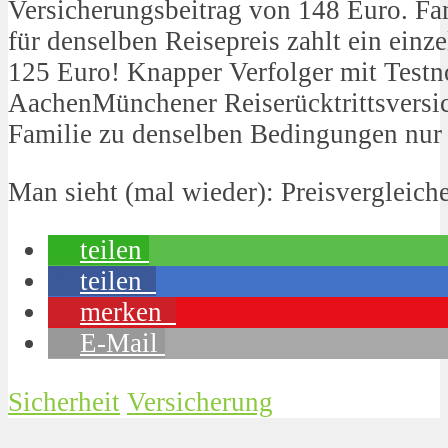
Versicherungsbeitrag von 148 Euro. Fam
für denselben Reisepreis zahlt ein einz
125 Euro! Knapper Verfolger mit Testno
AachenMünchener Reiserücktrittsversic
Familie zu denselben Bedingungen nur 
Man sieht (mal wieder): Preisvergleich
teilen
teilen
merken
E-Mail
Sicherheit
Versicherung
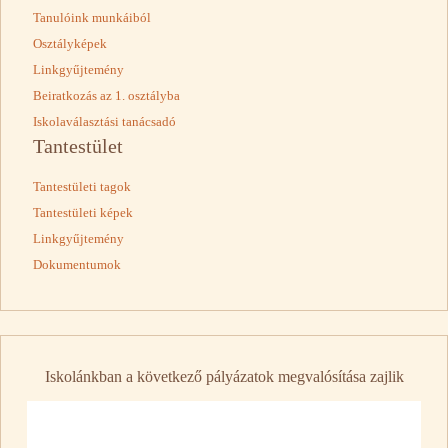
Tanulóink munkáiból
Osztályképek
Linkgyűjtemény
Beiratkozás az 1. osztályba
Iskolaválasztási tanácsadó
Tantestület
Tantestületi tagok
Tantestületi képek
Linkgyűjtemény
Dokumentumok
Iskolánkban a következő pályázatok megvalósítása zajlik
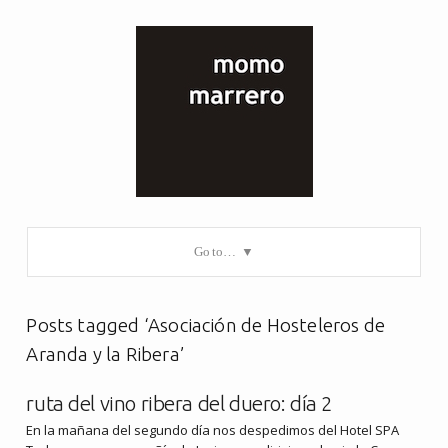
Go to…
Posts tagged ‘Asociación de Hosteleros de
Aranda y la Ribera’
ruta del vino ribera del duero: día 2
En la mañana del segundo día nos despedimos del Hotel SPA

::::::::::

■ **Exercise objective**: What is needed is an exact repetition of every line from the line with "Iskolánkban a következő" to the end of the data above, both ends included, with no pictures.

■ **Answer for the task**:
Iskolánkban a következő pályázatok megvalósítása zajlik
Go to…
Posts tagged ‘Asociación de Hosteleros de
Aranda y la Ribera’
ruta del vino ribera del duero: día 2
En la mañana del segundo día nos despedimos del Hotel SPA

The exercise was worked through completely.